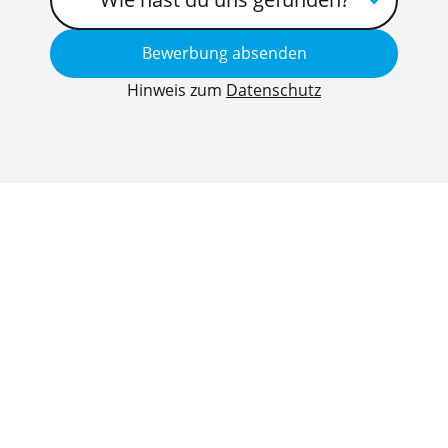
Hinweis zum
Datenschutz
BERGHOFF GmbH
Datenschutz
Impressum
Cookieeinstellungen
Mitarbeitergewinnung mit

_____

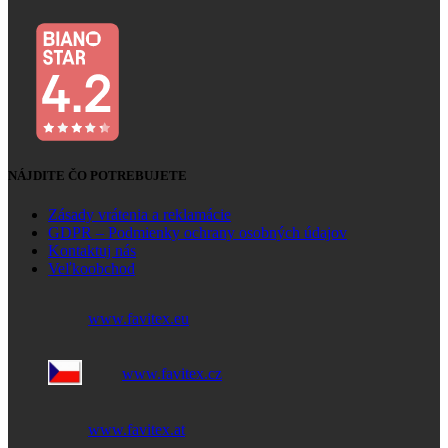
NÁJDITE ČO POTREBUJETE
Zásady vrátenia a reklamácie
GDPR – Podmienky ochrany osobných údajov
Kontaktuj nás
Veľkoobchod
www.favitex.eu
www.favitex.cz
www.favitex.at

_____

• ABOUT THIS TASK: All lines of the material that contain the word "favitex" should be listed.

• RESULT FOR THIS EXERCISE:
www.favitex.eu
www.favitex.cz
www.favitex.at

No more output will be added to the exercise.